> YOUR TASK:
Quote all of the data exactly as given. Skip every picture it contains.

::::

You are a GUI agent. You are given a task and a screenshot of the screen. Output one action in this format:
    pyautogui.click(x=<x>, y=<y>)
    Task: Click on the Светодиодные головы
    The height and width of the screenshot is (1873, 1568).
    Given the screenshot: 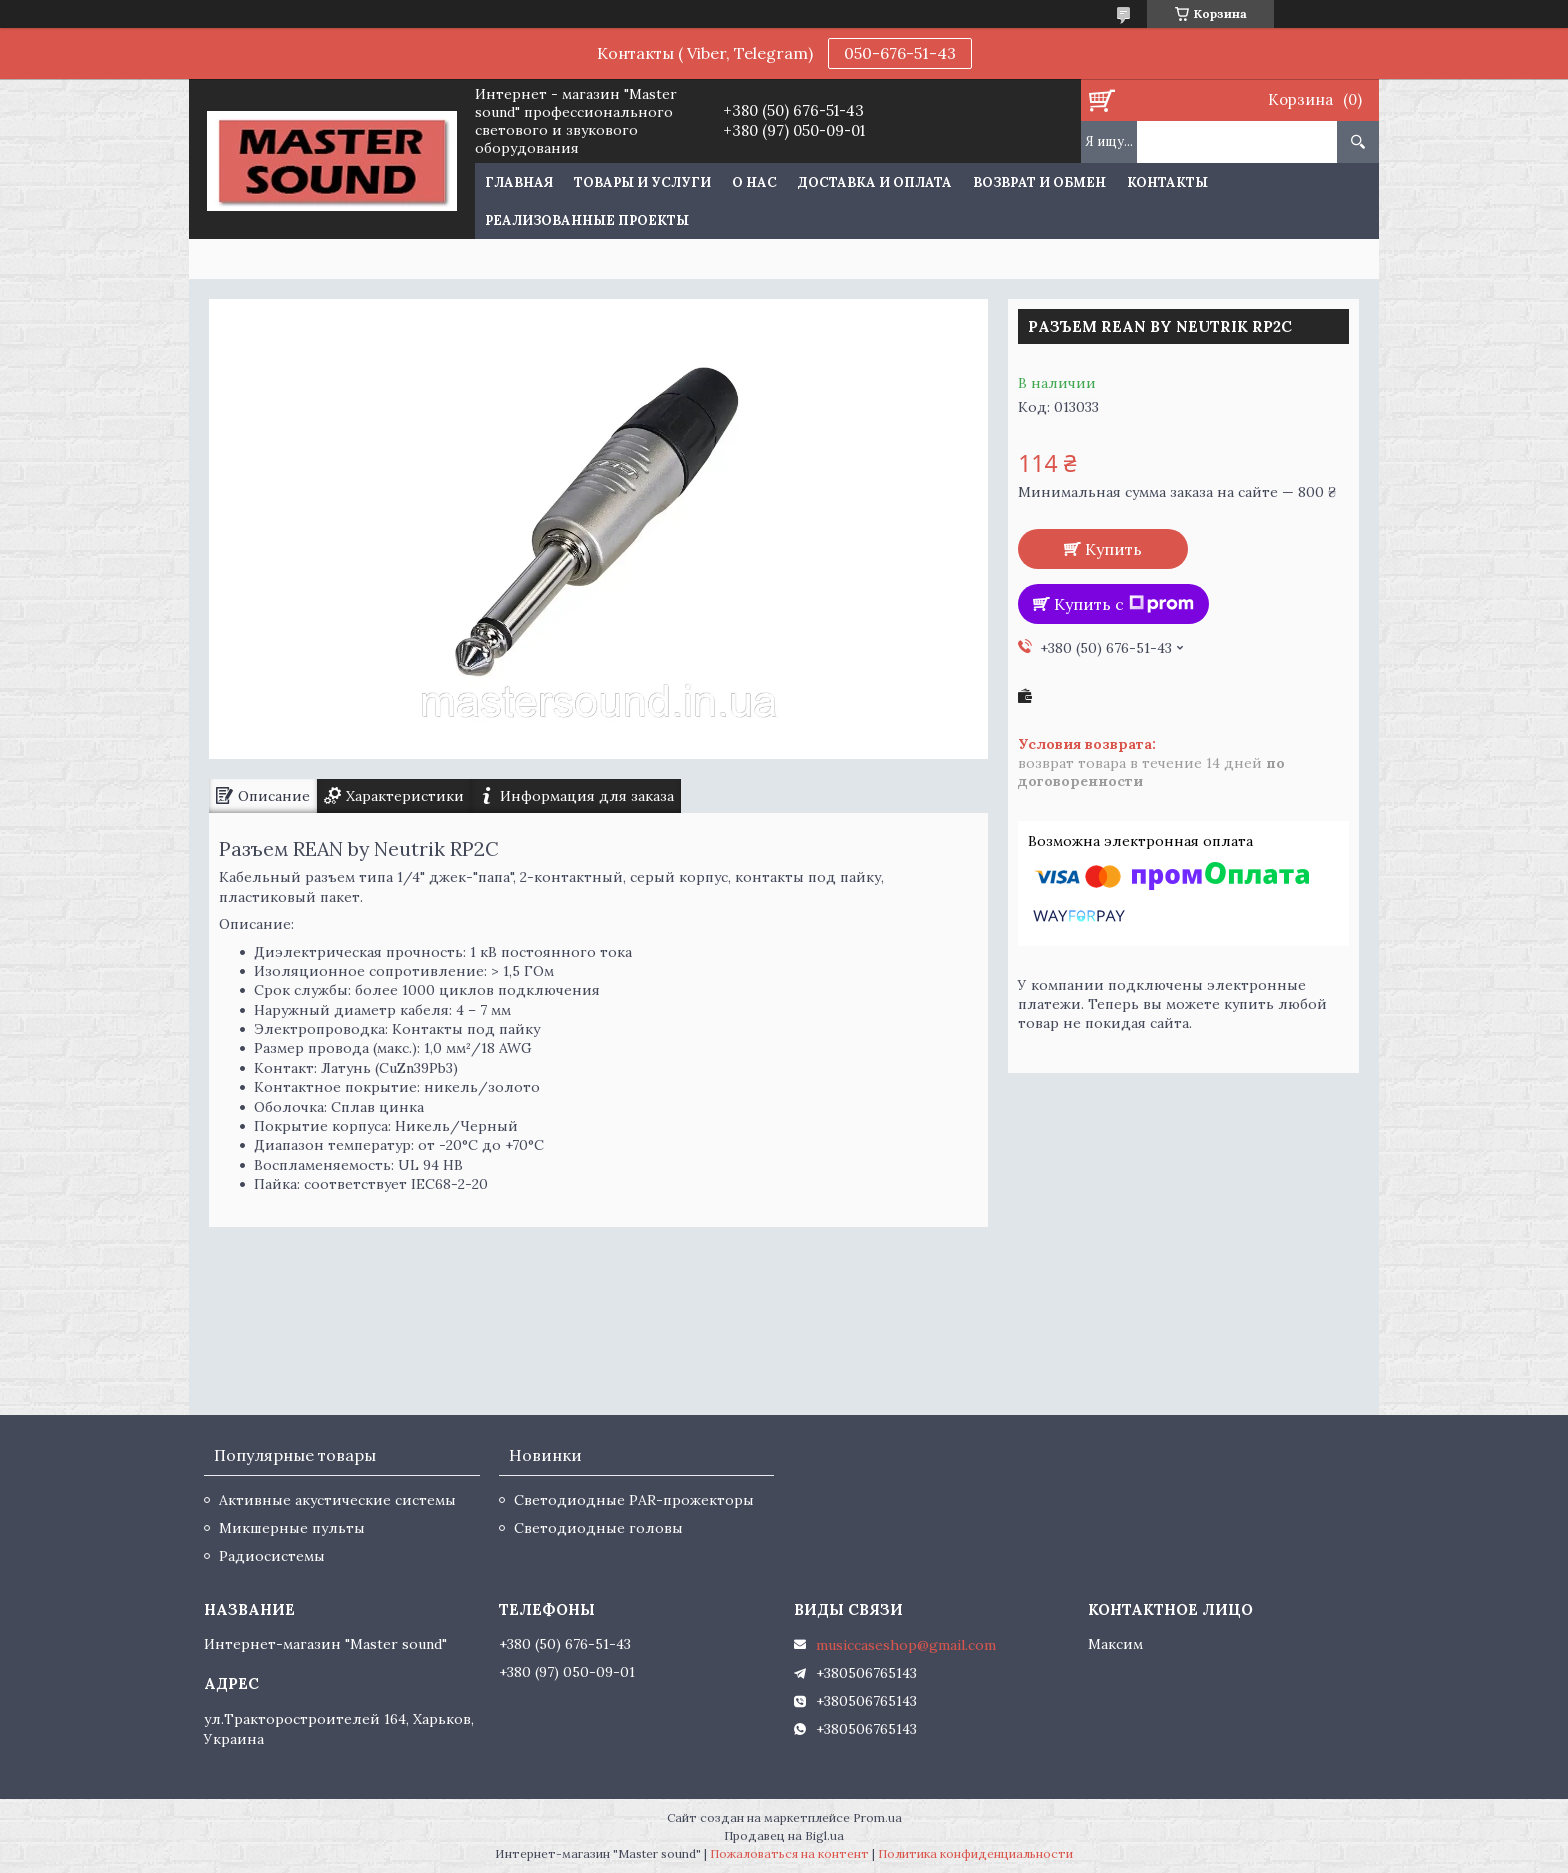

::::

> ANSWER BELOW:
You are a GUI agent. You are given a task and a screenshot of the screen. Output one action in this format:
    pyautogui.click(x=<x>, y=<y>)
    Task: Click on the Светодиодные головы
    The height and width of the screenshot is (1873, 1568).
    Given the screenshot: 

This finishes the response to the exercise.